##### Stored data

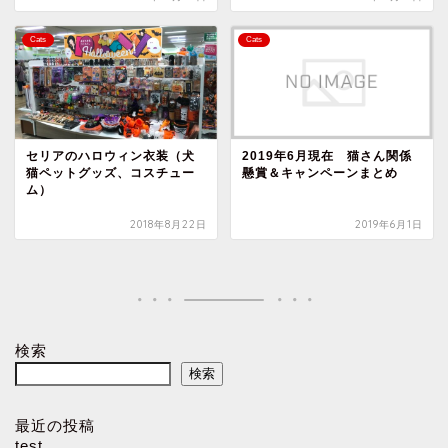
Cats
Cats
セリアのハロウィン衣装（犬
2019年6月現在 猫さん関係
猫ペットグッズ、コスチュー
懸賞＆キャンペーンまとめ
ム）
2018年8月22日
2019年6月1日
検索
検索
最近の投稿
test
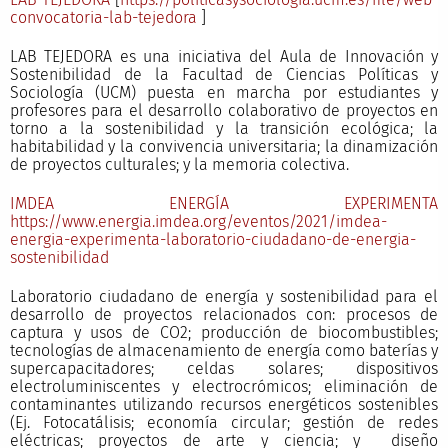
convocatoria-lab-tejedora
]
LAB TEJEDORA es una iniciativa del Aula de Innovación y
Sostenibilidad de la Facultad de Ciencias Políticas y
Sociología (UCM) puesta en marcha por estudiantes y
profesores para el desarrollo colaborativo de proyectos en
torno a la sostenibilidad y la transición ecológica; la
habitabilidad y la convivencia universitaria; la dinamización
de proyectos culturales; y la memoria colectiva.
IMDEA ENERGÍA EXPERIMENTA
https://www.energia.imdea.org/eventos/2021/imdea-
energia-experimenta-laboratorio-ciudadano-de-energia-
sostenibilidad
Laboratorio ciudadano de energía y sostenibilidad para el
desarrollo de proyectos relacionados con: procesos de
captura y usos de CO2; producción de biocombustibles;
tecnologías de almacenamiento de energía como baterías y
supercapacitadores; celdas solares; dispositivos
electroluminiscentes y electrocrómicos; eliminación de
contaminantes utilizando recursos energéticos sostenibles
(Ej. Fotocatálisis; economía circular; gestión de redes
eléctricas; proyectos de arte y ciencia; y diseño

##########
##### Stored data

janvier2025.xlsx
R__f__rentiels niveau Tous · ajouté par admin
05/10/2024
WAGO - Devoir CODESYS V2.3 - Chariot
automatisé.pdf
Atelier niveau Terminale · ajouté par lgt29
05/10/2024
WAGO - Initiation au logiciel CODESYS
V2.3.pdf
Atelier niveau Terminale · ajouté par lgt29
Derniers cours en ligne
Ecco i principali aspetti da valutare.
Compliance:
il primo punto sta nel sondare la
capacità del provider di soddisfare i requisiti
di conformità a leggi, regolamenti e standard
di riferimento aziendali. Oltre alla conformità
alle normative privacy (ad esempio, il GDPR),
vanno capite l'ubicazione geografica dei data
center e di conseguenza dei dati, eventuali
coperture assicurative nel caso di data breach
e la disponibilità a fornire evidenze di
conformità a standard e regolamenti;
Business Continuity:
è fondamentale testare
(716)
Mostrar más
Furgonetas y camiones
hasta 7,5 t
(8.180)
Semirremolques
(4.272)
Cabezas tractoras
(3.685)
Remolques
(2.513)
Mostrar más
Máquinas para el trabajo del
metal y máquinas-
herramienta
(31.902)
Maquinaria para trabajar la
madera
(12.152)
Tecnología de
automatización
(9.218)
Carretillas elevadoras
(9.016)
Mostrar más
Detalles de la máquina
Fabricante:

##########
##### Stored data

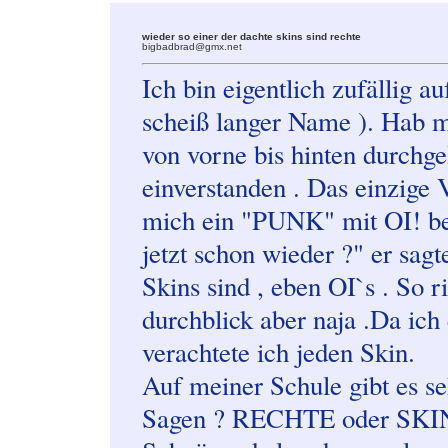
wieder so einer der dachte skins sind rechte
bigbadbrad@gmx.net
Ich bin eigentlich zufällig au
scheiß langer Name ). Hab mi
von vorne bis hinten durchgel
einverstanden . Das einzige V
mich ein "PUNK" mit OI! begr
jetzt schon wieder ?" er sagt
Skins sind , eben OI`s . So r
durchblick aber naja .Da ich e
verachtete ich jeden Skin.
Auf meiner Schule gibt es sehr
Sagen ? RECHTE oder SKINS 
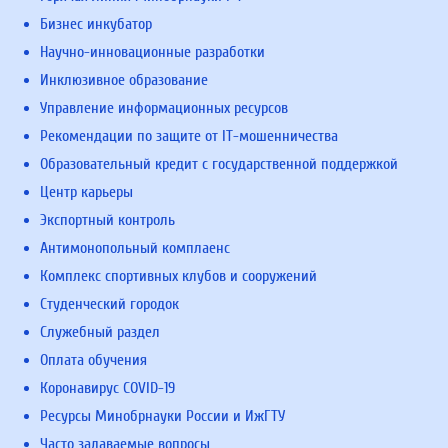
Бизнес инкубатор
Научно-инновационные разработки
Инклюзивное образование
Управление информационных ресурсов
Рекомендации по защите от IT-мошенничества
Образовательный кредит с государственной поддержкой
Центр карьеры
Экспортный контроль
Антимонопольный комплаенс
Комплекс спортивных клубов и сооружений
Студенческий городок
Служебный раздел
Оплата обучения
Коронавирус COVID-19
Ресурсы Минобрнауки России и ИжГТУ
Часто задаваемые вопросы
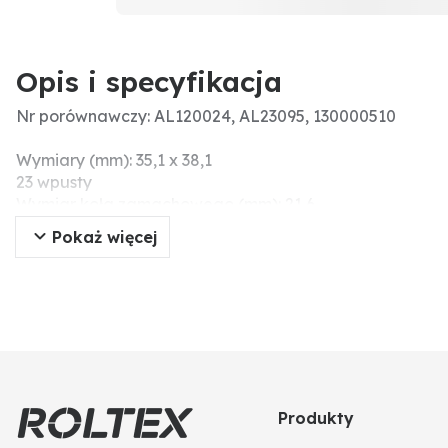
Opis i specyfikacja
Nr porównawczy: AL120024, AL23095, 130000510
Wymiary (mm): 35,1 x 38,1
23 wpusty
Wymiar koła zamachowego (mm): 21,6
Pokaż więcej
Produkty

##########

Task item
Exactly reproduce the lines above, starting at the one that contains "wieder so einer der dachte skins sind rechte" and ending at the one that contains "Антимонопольный комплаенс", both inclusive; leave the pictures out and add no other lines.

Exercise result
wieder so einer der dachte skins sind rechte
bigbadbrad@gmx.net
Ich bin eigentlich zufällig au
scheiß langer Name ). Hab mi
von vorne bis hinten durchgel
einverstanden . Das einzige V
mich ein "PUNK" mit OI! begr
jetzt schon wieder ?" er sagt
Skins sind , eben OI`s . So r
durchblick aber naja .Da ich e
verachtete ich jeden Skin.
Auf meiner Schule gibt es sehr
Sagen ? RECHTE oder SKINS 
Бизнес инкубатор
Научно-инновационные разработки
Инклюзивное образование
Управление информационных ресурсов
Рекомендации по защите от IT-мошенничества
Образовательный кредит с государственной поддержкой
Центр карьеры
Экспортный контроль
Антимонопольный комплаенс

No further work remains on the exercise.